1. The first female criminals operated before Victoria became Queen
London, during the Regency Era, is remembered as a place of gentility, luxury, fine dining, finer manners, and elaborately dressed and coiffed ladies and gentlemen. British merchants derived large profits from goods shipped to London, Bristol, Liverpool, and other ports from across the Empire. Trade with the former colonies in North America resumed, and high-quality furs arrived from the new United States. Silks and gems entered Britain from African and Indian colonies. Those with wealth flaunted it ostentatiously. Fashion demanded by Beau Brummel and the Prince Regent ensured men dressed as flamboyantly as their women.
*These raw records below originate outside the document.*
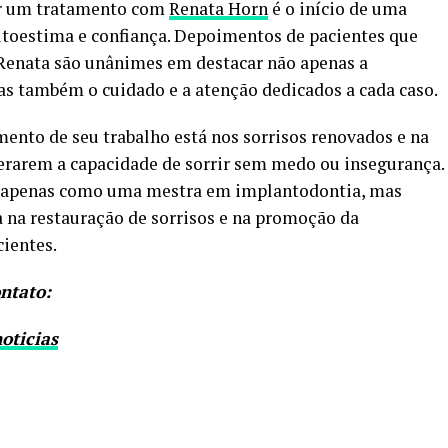
por um tratamento com
Renata Horn
é o início de uma
utoestima e confiança. Depoimentos de pacientes que
Renata são unânimes em destacar não apenas a
mas também o cuidado e a atenção dedicados a cada caso.
ento de seu trabalho está nos sorrisos renovados e na
perarem a capacidade de sorrir sem medo ou insegurança.
o apenas como uma mestra em implantodontia, mas
na restauração de sorrisos e na promoção da
cientes.
ntato:
oticias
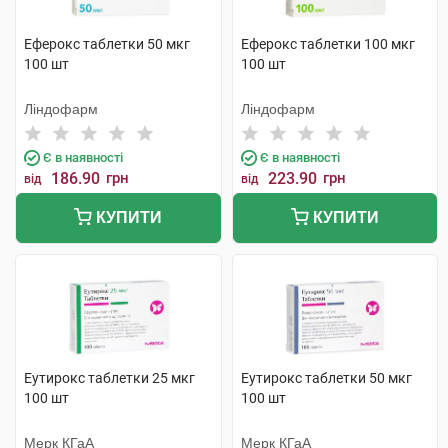
Еферокс таблетки 50 мкг
Еферокс таблетки 100 мкг
100 шт
100 шт
Ліндофарм
Ліндофарм
Є в наявності
Є в наявності
186.90
грн
223.90
грн
від
від
КУПИТИ
КУПИТИ
Еутирокс таблетки 25 мкг
Еутирокс таблетки 50 мкг
100 шт
100 шт
Мерк КГаА
Мерк КГаА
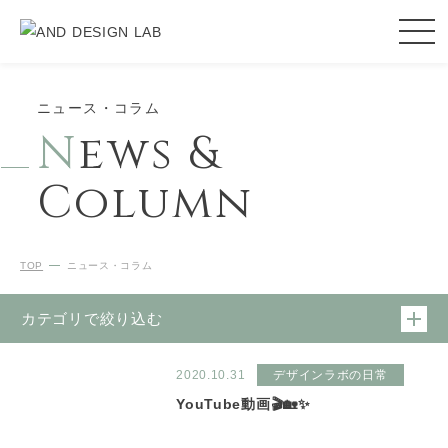
ニュース・コラム
N
ews &
Column
TOP
ニュース・コラム
カテゴリで絞り込む
2020.10.31
デザインラボの日常
YouTube動画🎬🏡✨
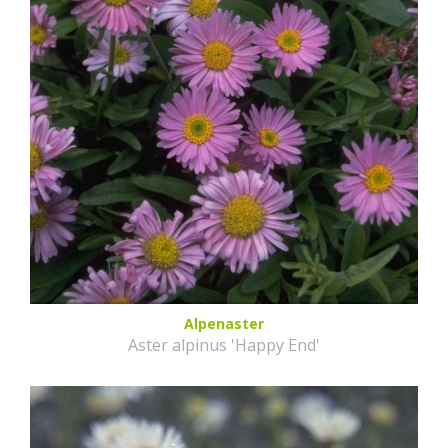
Alpenaster
Aster alpinus 'Happy End'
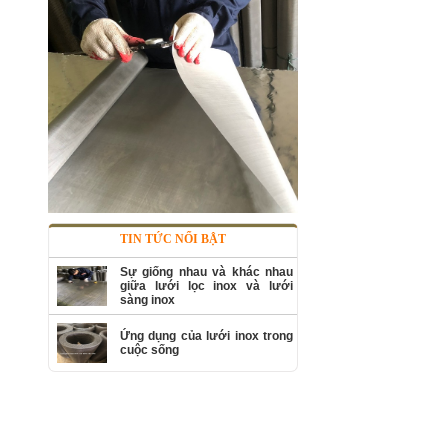
Lưới inox Kim Tín 304 hàn ô
12x12mm sợi 1.3mm khổ 1m
Mã SP: KTH3041244
Call
TIN TỨC NỔI BẬT
Sự giống nhau và khác nhau
giữa lưới lọc inox và lưới
sàng inox
Ứng dụng của lưới inox trong
cuộc sống
Lưới inox Kim Tín 304 hàn ô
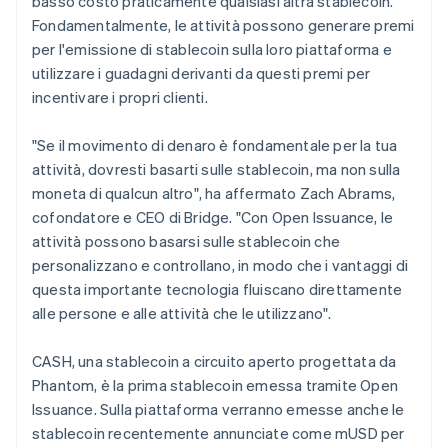
basso costo praticamente qualsiasi altra stablecoin.
Fondamentalmente, le attività possono generare premi
per l'emissione di stablecoin sulla loro piattaforma e
utilizzare i guadagni derivanti da questi premi per
incentivare i propri clienti.
"Se il movimento di denaro è fondamentale per la tua
attività, dovresti basarti sulle stablecoin, ma non sulla
moneta di qualcun altro", ha affermato Zach Abrams,
cofondatore e CEO di Bridge. "Con Open Issuance, le
attività possono basarsi sulle stablecoin che
personalizzano e controllano, in modo che i vantaggi di
questa importante tecnologia fluiscano direttamente
alle persone e alle attività che le utilizzano".
CASH, una stablecoin a circuito aperto progettata da
Phantom, è la prima stablecoin emessa tramite Open
Issuance. Sulla piattaforma verranno emesse anche le
stablecoin recentemente annunciate come mUSD per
An emerging British middle class mimicked the manners, and the dress, of their so-called betters. Those of the working class, and the poor in the tenements and rookeries of the larger cities, struggled to survive.
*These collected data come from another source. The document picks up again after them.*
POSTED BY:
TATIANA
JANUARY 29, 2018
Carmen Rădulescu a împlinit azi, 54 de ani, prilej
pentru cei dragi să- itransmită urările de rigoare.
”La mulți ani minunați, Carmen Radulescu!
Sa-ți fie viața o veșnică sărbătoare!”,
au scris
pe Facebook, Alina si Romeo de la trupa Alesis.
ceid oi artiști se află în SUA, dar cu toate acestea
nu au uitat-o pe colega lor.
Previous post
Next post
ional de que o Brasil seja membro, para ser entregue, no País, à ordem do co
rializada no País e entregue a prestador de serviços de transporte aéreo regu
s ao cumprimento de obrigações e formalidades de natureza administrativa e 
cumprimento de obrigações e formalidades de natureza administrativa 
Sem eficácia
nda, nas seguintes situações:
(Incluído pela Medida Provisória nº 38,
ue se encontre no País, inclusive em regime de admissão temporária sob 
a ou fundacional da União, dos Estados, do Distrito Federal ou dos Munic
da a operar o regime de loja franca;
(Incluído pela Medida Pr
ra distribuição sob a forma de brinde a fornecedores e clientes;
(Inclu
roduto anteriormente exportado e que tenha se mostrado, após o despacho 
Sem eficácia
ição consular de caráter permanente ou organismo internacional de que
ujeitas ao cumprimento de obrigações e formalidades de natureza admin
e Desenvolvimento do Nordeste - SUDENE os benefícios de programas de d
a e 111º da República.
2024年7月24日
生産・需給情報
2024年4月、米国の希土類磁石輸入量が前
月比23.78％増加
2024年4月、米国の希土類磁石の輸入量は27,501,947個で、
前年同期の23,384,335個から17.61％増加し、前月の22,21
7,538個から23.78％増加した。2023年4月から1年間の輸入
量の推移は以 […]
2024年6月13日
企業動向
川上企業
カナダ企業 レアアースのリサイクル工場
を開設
The poorer neighborhoods of British cities had long been havens for petty thieves, pickpockets, strong-armed robbers, and prostitutes. Many of the latter walked the streets, luring their customers into dark alleyways and abandoned buildings. There they became the victims of associates. More affluent customers avoided the streetwalkers, preferring to take their pleasures in brothels, operated under police protection. The madams running the brothels became the prototypes for criminal gangs, operated by women, sometimes in association with male criminals. Blackmail became a favorite crime, though it was soon supplemented by the crimes of housebreaking and burglary. Women informed associates of when their employers’ homes and businesses were likely to be empty, making them suitable targets for a visit by enterprising thieves.